Saved data entries =>
◆ ◆ ◆ ◆

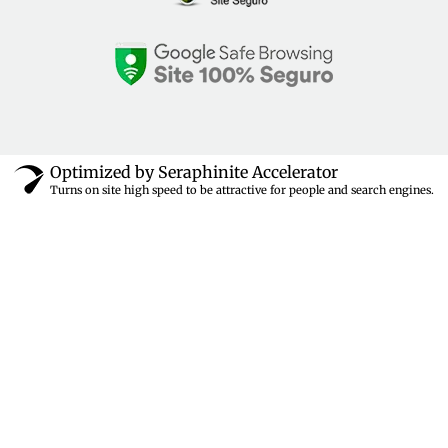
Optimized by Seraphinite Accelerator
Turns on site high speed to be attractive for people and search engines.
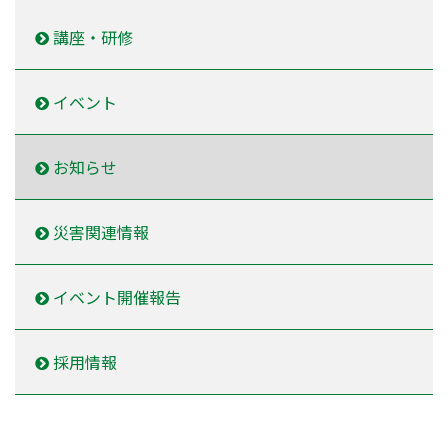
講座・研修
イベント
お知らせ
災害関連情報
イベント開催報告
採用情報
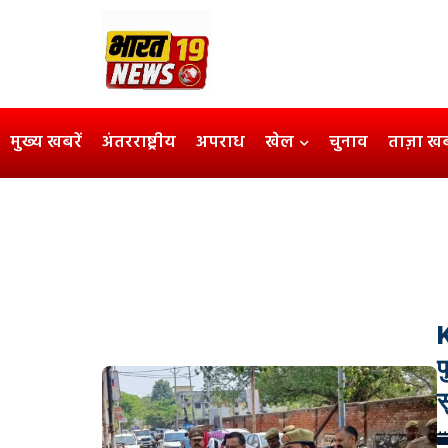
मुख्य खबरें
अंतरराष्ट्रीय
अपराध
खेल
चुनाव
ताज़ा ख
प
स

◆ ◆ ◆ ◆

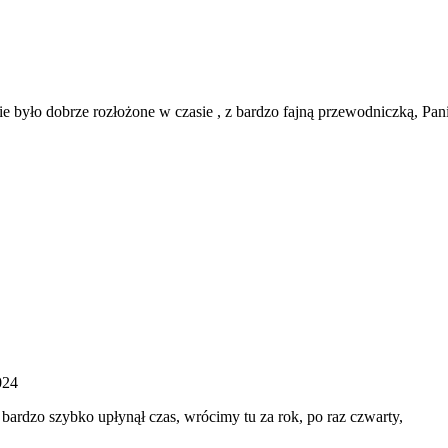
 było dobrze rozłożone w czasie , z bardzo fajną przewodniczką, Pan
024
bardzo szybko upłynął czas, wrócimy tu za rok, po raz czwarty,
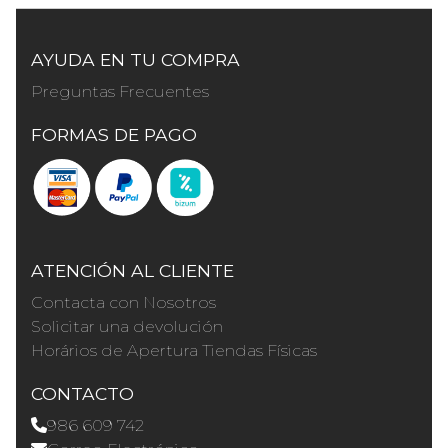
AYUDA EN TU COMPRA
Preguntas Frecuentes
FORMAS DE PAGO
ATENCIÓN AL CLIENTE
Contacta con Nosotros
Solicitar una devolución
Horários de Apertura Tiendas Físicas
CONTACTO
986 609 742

◆ ◆ ◆ ◆

PROBLEM TO SOLVE => Among the lines above, list those that contain the word "bardzo".

WRITTEN ANSWER =>
 było dobrze rozłożone w czasie , z bardzo fajną przewodniczką, Pan
bardzo szybko upłynął czas, wrócimy tu za rok, po raz czwarty,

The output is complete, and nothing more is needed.